The thermodynamic concept was referred to by Scottish scientist and engineer William Rankine in 1850 with the names thermodynamic function and heat-potential. In 1865, German physicist Rudolf Clausius, one of the leading founders of the field of thermodynamics, defined it as the quotient of an infinitesimal amount of heat to the instantaneous temperature. He initially described it as transformation-content, in German Verwandlungsinhalt, and later coined the term entropy from a Greek word for transformation. Referring to microscopic constitution and structure, in 1862, Clausius interpreted the concept as meaning disgregation.

A consequence of entropy is that certain processes are irreversible or impossible, aside from the requirement of not violating the conservation of energy, the latter being expressed in the first law of thermodynamics.
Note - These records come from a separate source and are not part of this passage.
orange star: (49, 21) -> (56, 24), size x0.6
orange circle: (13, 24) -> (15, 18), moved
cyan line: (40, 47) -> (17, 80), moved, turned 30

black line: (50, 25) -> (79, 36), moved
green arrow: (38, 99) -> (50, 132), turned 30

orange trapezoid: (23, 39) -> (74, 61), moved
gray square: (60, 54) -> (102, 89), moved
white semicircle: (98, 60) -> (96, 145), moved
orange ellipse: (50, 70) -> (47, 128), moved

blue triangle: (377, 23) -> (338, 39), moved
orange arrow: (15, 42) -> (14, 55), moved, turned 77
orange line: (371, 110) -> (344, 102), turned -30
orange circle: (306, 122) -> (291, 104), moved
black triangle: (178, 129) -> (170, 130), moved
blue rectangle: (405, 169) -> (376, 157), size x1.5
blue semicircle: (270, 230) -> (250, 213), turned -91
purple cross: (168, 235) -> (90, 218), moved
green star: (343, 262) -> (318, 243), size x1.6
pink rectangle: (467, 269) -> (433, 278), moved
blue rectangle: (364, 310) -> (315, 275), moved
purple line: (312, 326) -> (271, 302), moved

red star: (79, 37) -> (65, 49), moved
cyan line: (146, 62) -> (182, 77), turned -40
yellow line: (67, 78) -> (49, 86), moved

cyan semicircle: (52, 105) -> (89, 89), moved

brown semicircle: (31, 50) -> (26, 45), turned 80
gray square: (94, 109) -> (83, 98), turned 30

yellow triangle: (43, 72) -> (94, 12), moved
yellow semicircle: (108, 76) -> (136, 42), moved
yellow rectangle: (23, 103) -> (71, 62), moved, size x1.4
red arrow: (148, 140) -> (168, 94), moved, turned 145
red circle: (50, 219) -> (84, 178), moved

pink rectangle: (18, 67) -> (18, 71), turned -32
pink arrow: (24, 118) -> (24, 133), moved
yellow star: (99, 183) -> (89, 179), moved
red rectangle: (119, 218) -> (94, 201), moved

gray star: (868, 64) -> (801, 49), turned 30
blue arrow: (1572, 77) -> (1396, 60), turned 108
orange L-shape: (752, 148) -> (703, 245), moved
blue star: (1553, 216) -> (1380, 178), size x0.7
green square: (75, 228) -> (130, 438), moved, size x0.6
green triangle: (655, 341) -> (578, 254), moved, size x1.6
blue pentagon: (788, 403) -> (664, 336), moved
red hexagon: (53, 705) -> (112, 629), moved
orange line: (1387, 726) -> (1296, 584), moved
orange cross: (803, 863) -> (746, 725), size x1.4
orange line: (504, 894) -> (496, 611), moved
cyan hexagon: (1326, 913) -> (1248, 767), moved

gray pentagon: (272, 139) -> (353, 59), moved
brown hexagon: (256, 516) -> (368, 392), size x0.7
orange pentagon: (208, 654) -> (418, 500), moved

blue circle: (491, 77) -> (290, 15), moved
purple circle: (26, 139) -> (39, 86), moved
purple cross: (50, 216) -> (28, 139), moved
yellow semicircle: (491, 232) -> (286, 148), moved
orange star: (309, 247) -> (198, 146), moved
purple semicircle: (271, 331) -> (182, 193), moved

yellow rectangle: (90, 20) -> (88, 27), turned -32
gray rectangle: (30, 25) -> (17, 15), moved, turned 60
Entropy is central to the second law of thermodynamics, which states that the entropy of isolated systems left to spontaneous evolution cannot decrease with time, as they always arrive at a state of thermodynamic equilibrium, where the entropy is highest.

Austrian physicist Ludwig Boltzmann explained entropy as the measure of the number of possible microscopic arrangements or states of individual atoms and molecules of a system that comply with the macroscopic condition of the system. He thereby introduced the concept of statistical disorder and probability distributions into a new field of thermodynamics, called statistical mechanics, and found the link between the microscopic interactions, which fluctuate about an average configuration, to the macroscopically observable behavior, in form of a simple logarithmic law, with a proportionality constant, the Boltzmann constant, that has become one of the defining universal constants for the modern International System of Units (SI).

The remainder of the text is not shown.